Material to process =

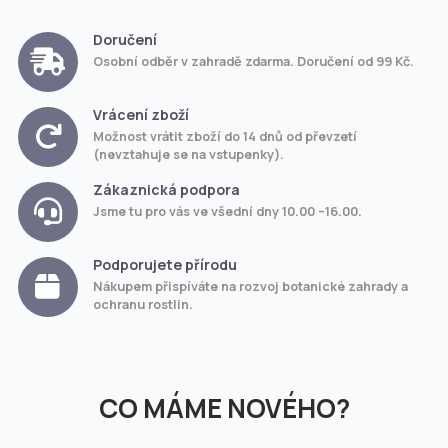
Doručení
Osobní odběr v zahradě zdarma. Doručení od 99 Kč.
Vrácení zboží
Možnost vrátit zboží do 14 dnů od převzetí
(nevztahuje se na vstupenky).
Zákaznická podpora
Jsme tu pro vás ve všední dny 10.00 –16.00.
Podporujete přírodu
Nákupem přispíváte na rozvoj botanické zahrady a
ochranu rostlin.
CO MÁME NOVÉHO?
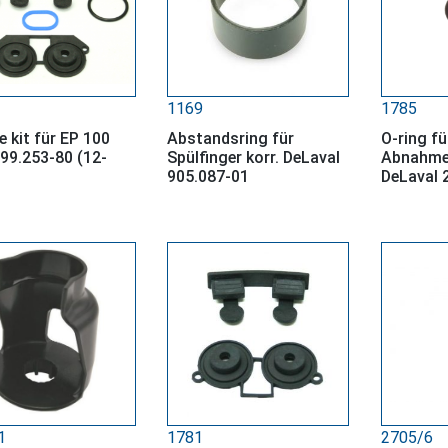
1169
1785
e kit für EP 100
Abstandsring für
O-ring fü
999.253-80 (12-
Spülfinger korr. DeLaval
Abnahmez
905.087-01
DeLaval 
1
1781
2705/6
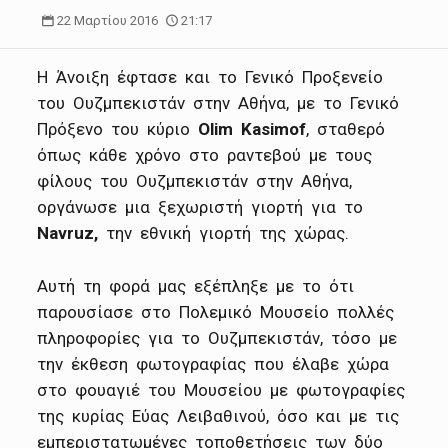
22 Μαρτίου 2016
21:17
Η Άνοιξη έφτασε και το Γενικό Προξενείο
του Ουζμπεκιστάν στην Αθήνα, με το Γενικό
Πρόξενο του κύριο
Olim
Kasimof
, σταθερό
όπως κάθε χρόνο στο ραντεβού με τους
φίλους του Ουζμπεκιστάν στην Αθήνα,
οργάνωσε μια ξεχωριστή γιορτή για το
Navruz
,
την εθνική γιορτή της χώρας.
Αυτή τη φορά μας εξέπληξε με το ότι
παρουσίασε στο Πολεμικό Μουσείο πολλές
πληροφορίες για το Ουζμπεκιστάν, τόσο με
την έκθεση φωτογραφίας που έλαβε χώρα
στο φουαγιέ του Μουσείου με φωτογραφίες
της κυρίας Εύας Λειβαθινού, όσο και με τις
εμπεριστατωμένες τοποθετήσεις των δύο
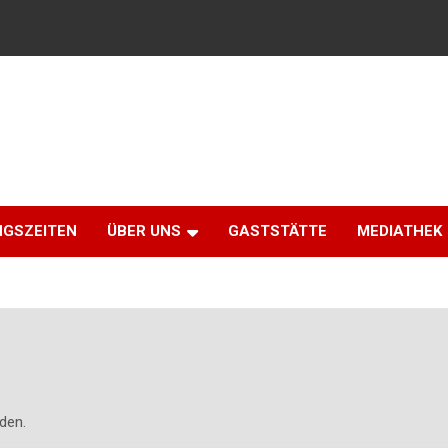
NGSZEITEN
ÜBER UNS
GASTSTÄTTE
MEDIATHEK
den.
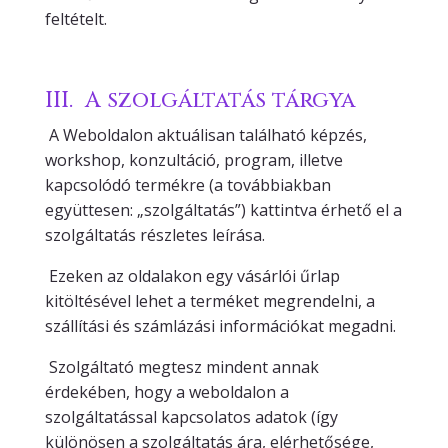
feltételt.
III. A szolgáltatás tárgya
A Weboldalon aktuálisan található képzés,
workshop, konzultáció, program, illetve
kapcsolódó termékre (a továbbiakban
együttesen: „szolgáltatás”) kattintva érhető el a
szolgáltatás részletes leírása.
Ezeken az oldalakon egy vásárlói űrlap
kitöltésével lehet a terméket megrendelni, a
szállítási és számlázási információkat megadni.
Szolgáltató megtesz mindent annak
érdekében, hogy a weboldalon a
szolgáltatással kapcsolatos adatok (így
különösen a szolgáltatás ára, elérhetősége,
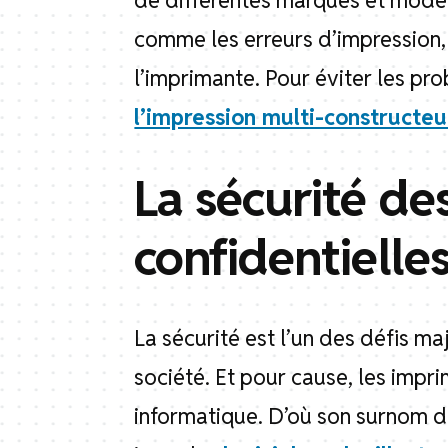
de différentes marques et modèl
comme les erreurs d’impression,
l’imprimante. Pour éviter les p
l’impression multi-constructeu
La sécurité de
confidentielles
La sécurité est l’un des défis 
société. Et pour cause, les impr
informatique. D’où son surnom de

Task objective =
Everything in the material above should be reproduced exactly, except the pictures.

Reply to the exercise =
Doručení
Osobní odběr v zahradě zdarma. Doručení od 99 Kč.
Vrácení zboží
Možnost vrátit zboží do 14 dnů od převzetí
(nevztahuje se na vstupenky).
Zákaznická podpora
Jsme tu pro vás ve všední dny 10.00 –16.00.
Podporujete přírodu
Nákupem přispíváte na rozvoj botanické zahrady a
ochranu rostlin.
CO MÁME NOVÉHO?
1169
1785
e kit für EP 100
Abstandsring für
O-ring fü
999.253-80 (12-
Spülfinger korr. DeLaval
Abnahmez
905.087-01
DeLaval 
1
1781
2705/6
22 Μαρτίου 2016
21:17
Η Άνοιξη έφτασε και το Γενικό Προξενείο
του Ουζμπεκιστάν στην Αθήνα, με το Γενικό
Πρόξενο του κύριο
Olim
Kasimof
, σταθερό
όπως κάθε χρόνο στο ραντεβού με τους
φίλους του Ουζμπεκιστάν στην Αθήνα,
οργάνωσε μια ξεχωριστή γιορτή για το
Navruz
,
την εθνική γιορτή της χώρας.
Αυτή τη φορά μας εξέπληξε με το ότι
παρουσίασε στο Πολεμικό Μουσείο πολλές
πληροφορίες για το Ουζμπεκιστάν, τόσο με
την έκθεση φωτογραφίας που έλαβε χώρα
στο φουαγιέ του Μουσείου με φωτογραφίες
της κυρίας Εύας Λειβαθινού, όσο και με τις
εμπεριστατωμένες τοποθετήσεις των δύο
NGSZEITEN
ÜBER UNS
GASTSTÄTTE
MEDIATHEK
den.
feltételt.
III. A szolgáltatás tárgya
A Weboldalon aktuálisan található képzés,
workshop, konzultáció, program, illetve
kapcsolódó termékre (a továbbiakban
együttesen: „szolgáltatás”) kattintva érhető el a
szolgáltatás részletes leírása.
Ezeken az oldalakon egy vásárlói űrlap
kitöltésével lehet a terméket megrendelni, a
szállítási és számlázási információkat megadni.
Szolgáltató megtesz mindent annak
érdekében, hogy a weboldalon a
szolgáltatással kapcsolatos adatok (így
különösen a szolgáltatás ára, elérhetősége,
de différentes marques et modèl
comme les erreurs d’impression,
l’imprimante. Pour éviter les p
l’impression multi-constructeu
La sécurité de
confidentielles
La sécurité est l’un des défis 
société. Et pour cause, les impr
informatique. D’où son surnom de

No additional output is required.